Bestuzhev-Riumin, Konstantin Nikolaevich
Born May 14 (26), 1829, in the village of Kudriashki, Nizhnii Novgorod Province; died Jan. 2 (14), 1897, in St. Petersburg. Russian historian.
Bestuzhev-Riumin was born into a noble family. He graduated from the department of law at Moscow University (1851). In 1865 he became a professor in the subdepartment of Russian history at the University of St. Petersburg, and in 1890 he became an academician. From 1878 to 1882 he directed the Advanced Courses for Women in St. Petersburg (the Bestuzhev Courses). He was a member of the Commission on the Study of Ancient Texts, the Russian Geographical Society, and other scholarly societies.
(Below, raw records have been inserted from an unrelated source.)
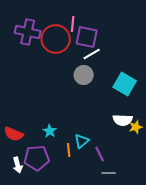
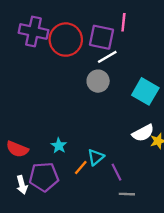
pink line: (73, 24) -> (123, 22), moved
white semicircle: (123, 120) -> (143, 133), turned -30
orange line: (69, 150) -> (81, 168), turned 48

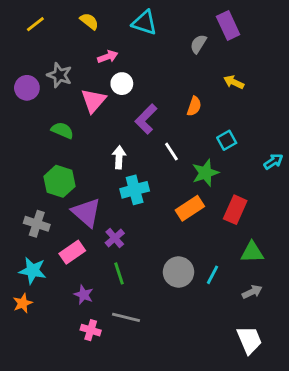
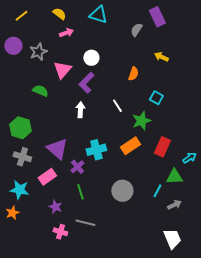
pink arrow: (108, 57) -> (66, 33), moved
gray star: (59, 75) -> (38, 52), turned 30
white circle: (122, 84) -> (91, 58), moved
purple circle: (27, 88) -> (13, 46), moved
purple L-shape: (146, 119) -> (86, 83), moved
cyan square: (227, 140) -> (156, 98), turned -32
cyan arrow: (273, 162) -> (189, 158), moved
green hexagon: (59, 181) -> (20, 128), moved
cyan cross: (135, 190) -> (96, 150), moved
cyan line: (213, 275) -> (157, 191), moved

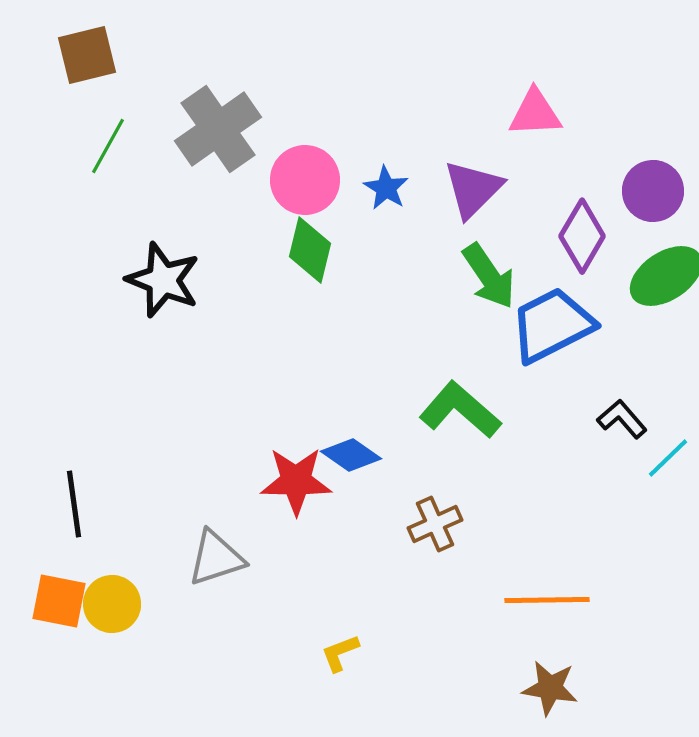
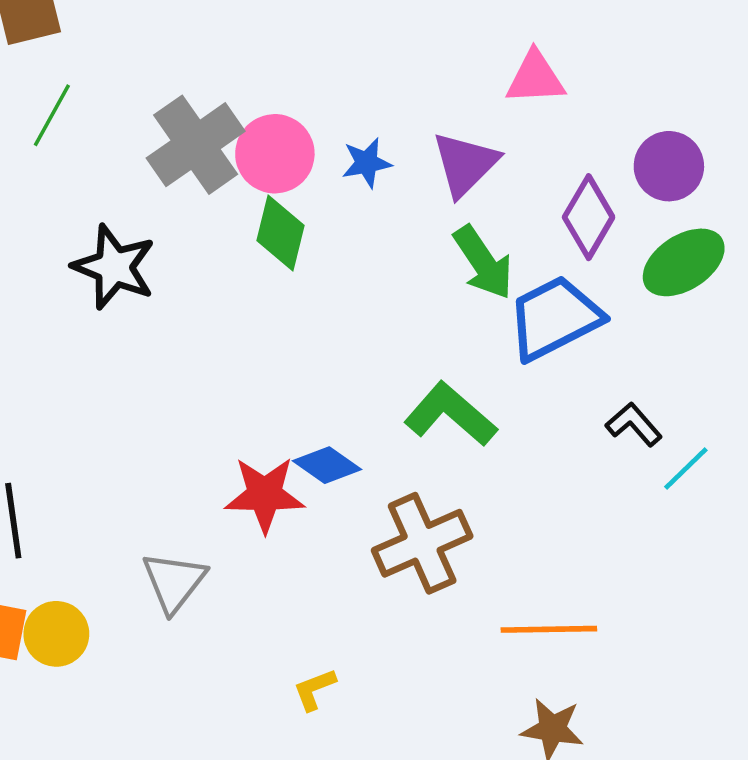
gray cross: (218, 129) -> (196, 145), moved
blue star: (386, 188) -> (367, 163), turned 30
brown cross: (435, 524) -> (422, 543), size x1.6
gray triangle: (216, 558) -> (174, 582), turned -34

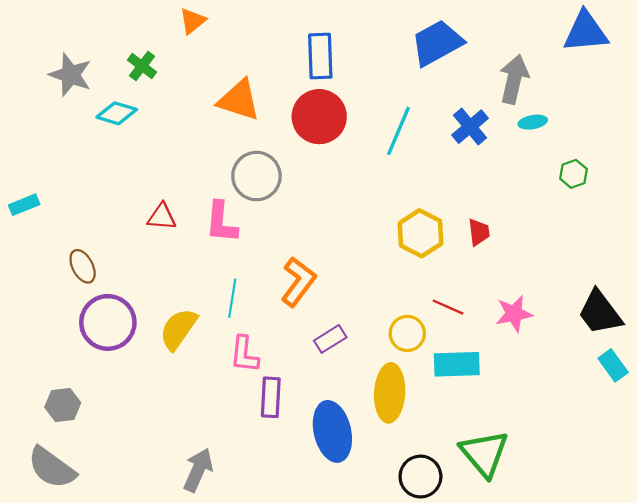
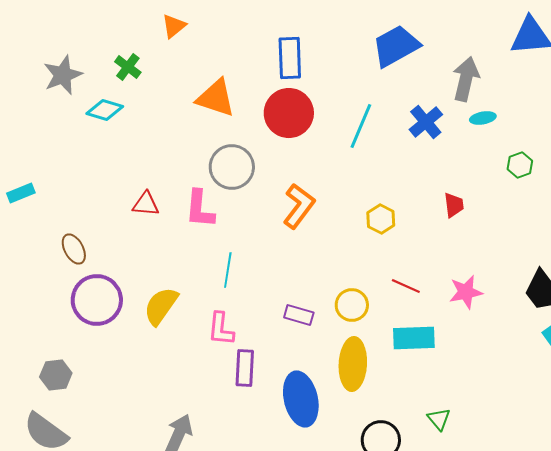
gray star: (70, 75) -> (63, 75), turned 30
red trapezoid: (479, 232) -> (454, 205), moved
yellow hexagon: (420, 233) -> (381, 219), size x0.7
orange L-shape: (298, 282) -> (299, 206), moved
cyan line: (232, 298) -> (228, 270), moved
yellow circle: (407, 333) -> (352, 305), moved
purple rectangle: (330, 339) -> (299, 315), turned 48
green triangle: (484, 453) -> (439, 419), size x0.5

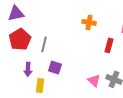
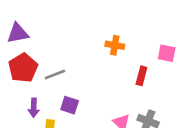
gray line: (44, 44) -> (55, 74), turned 56

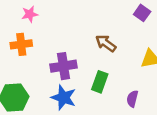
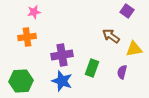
brown arrow: (106, 43) -> (111, 36), moved
purple semicircle: (132, 99) -> (122, 72), moved

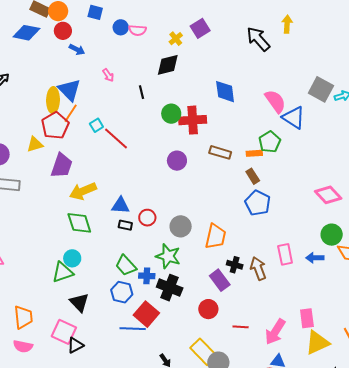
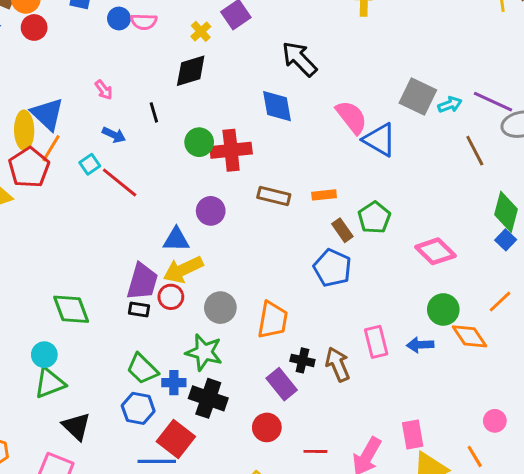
black arrow: (258, 39) -> (299, 59), moved
blue arrow: (77, 50) -> (114, 135), moved
green pentagon: (270, 142) -> (374, 218), moved
purple trapezoid: (62, 166) -> (142, 282), moved
brown rectangle: (253, 176) -> (342, 230), moved
yellow arrow: (83, 191) -> (183, 270), moved
blue triangle: (121, 205) -> (176, 240), moved
cyan circle: (72, 258) -> (44, 355), moved

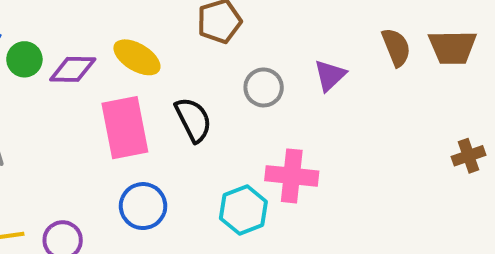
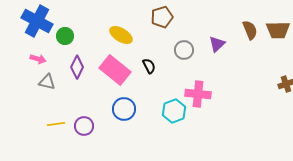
purple diamond: (73, 69) -> (77, 67), moved, turned -65
black semicircle: (193, 120) -> (149, 66), size x0.7
pink rectangle: (125, 128) -> (115, 70), turned -40

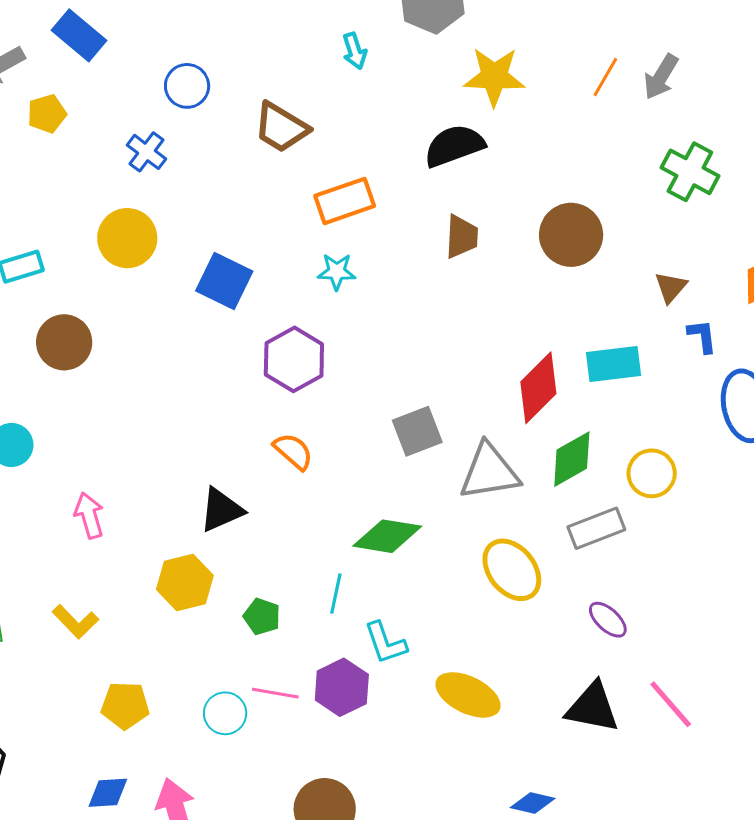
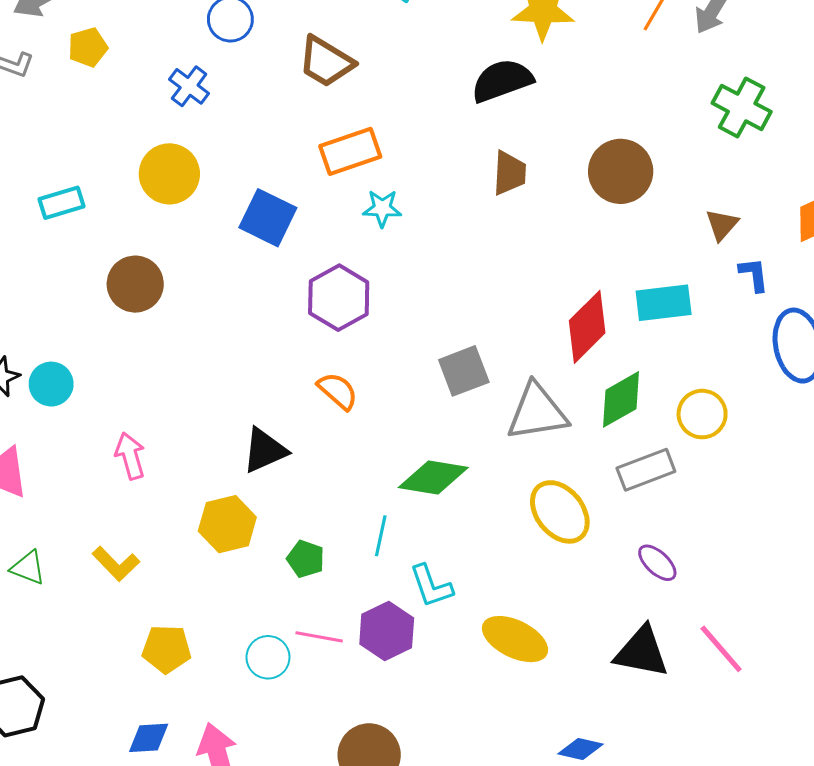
orange rectangle: (345, 201) -> (350, 151), moved
brown circle: (64, 342) -> (135, 284), moved

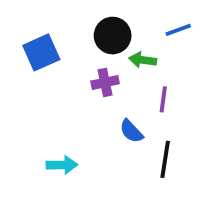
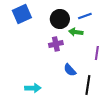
blue line: (178, 30) -> (85, 16), moved
blue square: (41, 52) -> (22, 14), moved
purple line: (163, 99) -> (97, 53), moved

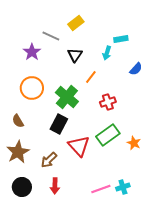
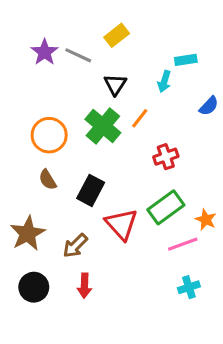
purple star: (32, 52) -> (45, 52), moved
green cross: (67, 97) -> (103, 126), moved
brown semicircle: (18, 121) -> (48, 180), moved
pink line: (101, 189) -> (183, 244), moved

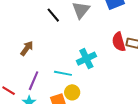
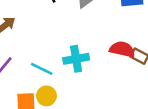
red semicircle: (119, 42) -> (122, 49), turned 102

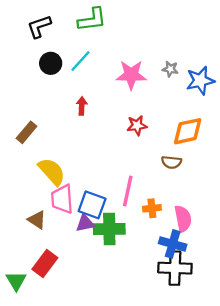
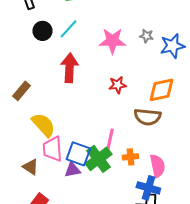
red arrow: (82, 106) -> (69, 68), size x1.8
brown semicircle: (171, 162) -> (147, 117), size x1.5
green cross: (109, 229) -> (98, 159), moved, turned -36

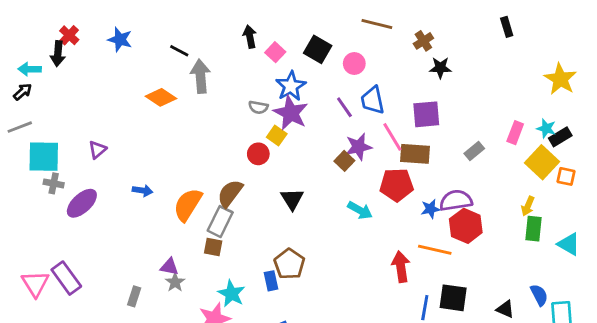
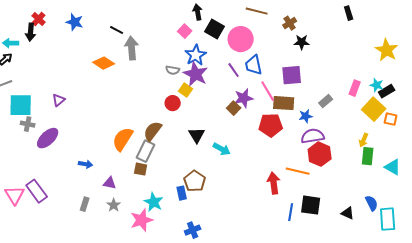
black arrow: (250, 37) -> (198, 12), moved
pink circle: (354, 64) -> (241, 39), size x1.6
blue arrow: (143, 191) -> (86, 164), moved
blue star: (430, 209) -> (306, 116), moved
cyan arrow: (360, 210) -> (222, 149), moved
gray star: (175, 282) -> (114, 205), moved

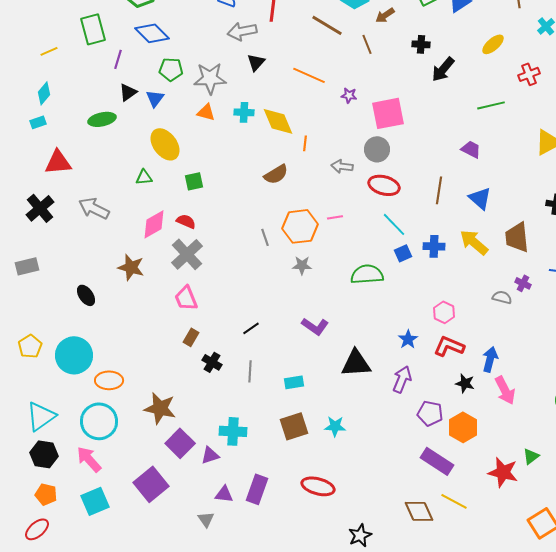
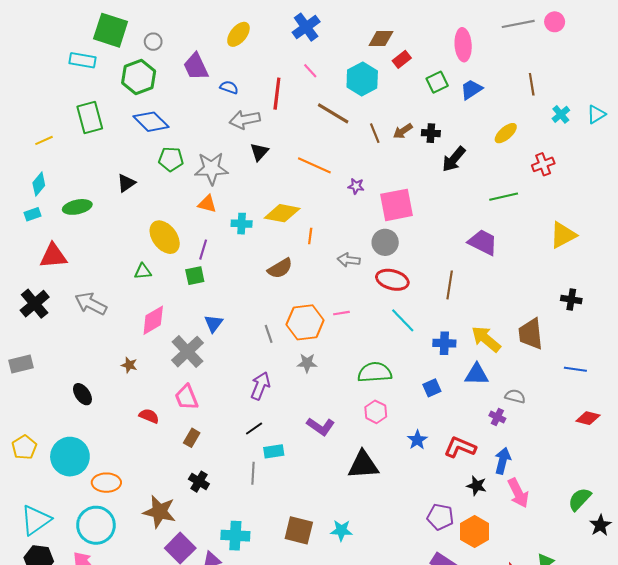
brown arrow: (385, 15) -> (403, 131), moved
purple line: (118, 59) -> (203, 250), moved
blue triangle: (155, 98) -> (213, 323), moved
cyan cross: (244, 112) -> (242, 224), moved
green ellipse: (102, 119) -> (77, 207), moved
yellow diamond: (278, 121) -> (282, 213), turned -56
purple trapezoid: (471, 149) -> (483, 242), size x1.4
blue triangle: (480, 198) -> (477, 374), moved, turned -40
red semicircle: (186, 221) -> (149, 416), moved
blue square: (403, 253) -> (432, 388), moved
brown star: (131, 267) -> (129, 365), size x0.6
purple cross: (523, 283) -> (497, 417), moved
pink hexagon: (444, 312) -> (376, 412), moved
black cross: (212, 362) -> (199, 482), moved
purple arrow: (402, 379) -> (260, 386), moved
cyan rectangle: (294, 382) -> (274, 451), moved
brown square: (294, 426) -> (299, 530), turned 32

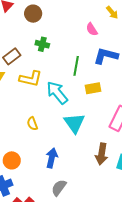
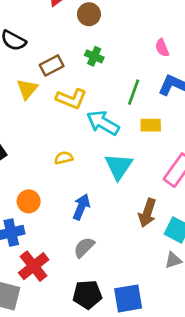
cyan arrow: (57, 93) -> (103, 123), turned -30
yellow semicircle: (32, 124) -> (64, 158), turned 88

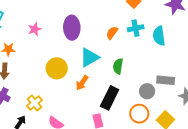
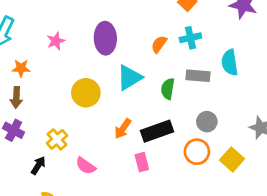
cyan semicircle: (159, 36) -> (230, 62), moved
gray rectangle: (166, 80) -> (198, 76), moved
orange arrow: (82, 83) -> (123, 129), moved
black rectangle: (110, 98) -> (157, 131), turned 45

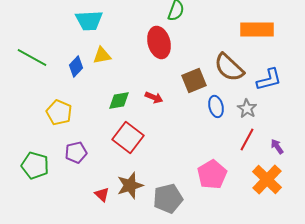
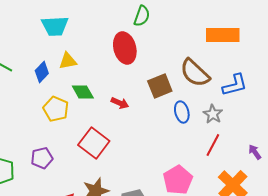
green diamond: (119, 100) -> (83, 92), moved, turned 70
yellow pentagon: (59, 112) -> (56, 109), moved
purple arrow: (277, 146) -> (255, 152), moved

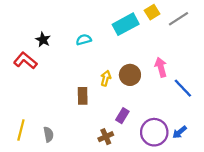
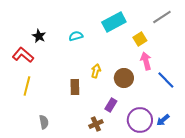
yellow square: (152, 12) -> (140, 39), moved
brown circle: (130, 75) -> (124, 78), moved
yellow line: (21, 130) -> (27, 86), moved

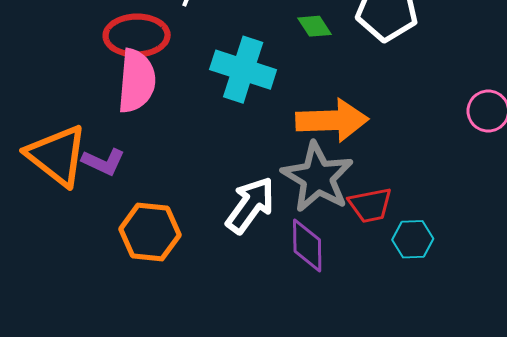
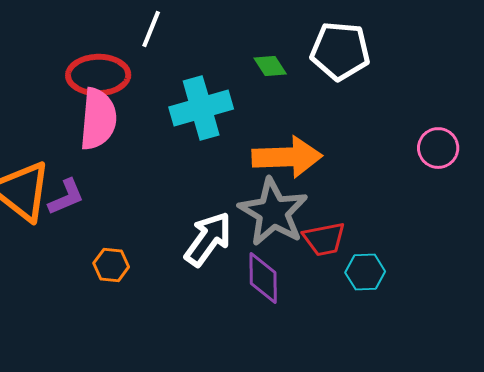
cyan cross: (243, 70) -> (201, 108), turned -34
purple L-shape: (103, 162) -> (66, 197), turned -48
orange hexagon: (150, 232) -> (111, 265), size x0.6

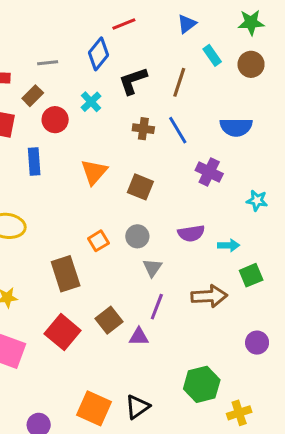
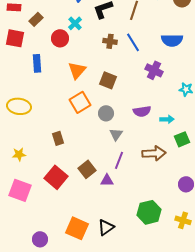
red circle: (55, 120) -> (60, 38), moved
orange square: (98, 241) -> (80, 102), moved, size x1.5
brown rectangle: (66, 274) -> (58, 138), size x0.6
yellow cross: (239, 413) -> (183, 220), moved, turned 35

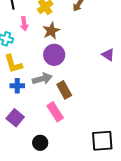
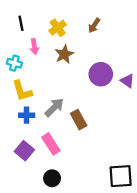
purple circle: (54, 55) -> (101, 74), moved
gray arrow: (42, 79) -> (54, 107), turned -30
pink rectangle: (55, 112) -> (51, 144), moved

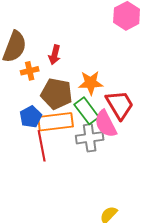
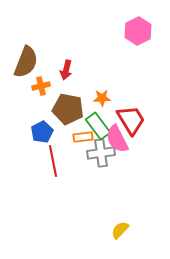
orange star: (91, 83) -> (102, 98), size x0.7
orange rectangle: (56, 122) -> (83, 137), moved, size x0.6

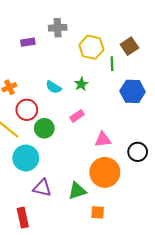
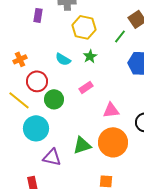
purple rectangle: (28, 42) -> (38, 15), turned -72
yellow hexagon: (91, 47) -> (84, 27), moved
green line: (112, 64) -> (120, 36), turned 40
green triangle: (77, 191) -> (82, 145), moved

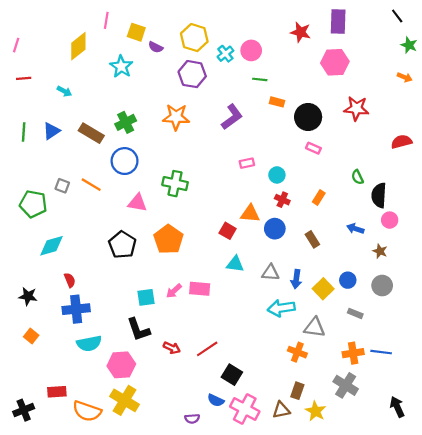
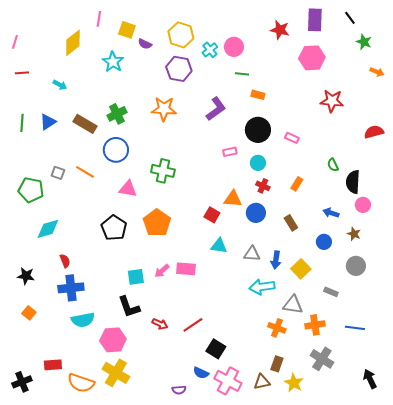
black line: (397, 16) -> (350, 18), moved
green star: (409, 45) -> (364, 42), moved
black circle: (308, 117) -> (258, 130), moved
blue circle: (348, 280) -> (324, 242), moved
orange cross: (353, 353) -> (315, 325), moved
He was also an active member of the St. Petersburg Slavic Committee. He engaged in important publishing work (publication of documents) and scholarly and civic activity.
In his works he emphasized the need for the establishment of concrete historical facts from documentary sources, but in the explanation of historical events he considered it permissible to proceed on the basis of artistic and psychological considerations. He rejected the concept of historical law developed by S. M. Solov’ev and avoided the social and economic themes so widely dealt with by progressive bourgeois historians of his time. His importance as a historian is associated primarily with his work on the problems of the study of primary sources. A great number of Bestuzhev-Riumin’s works were devoted to questions of historiography.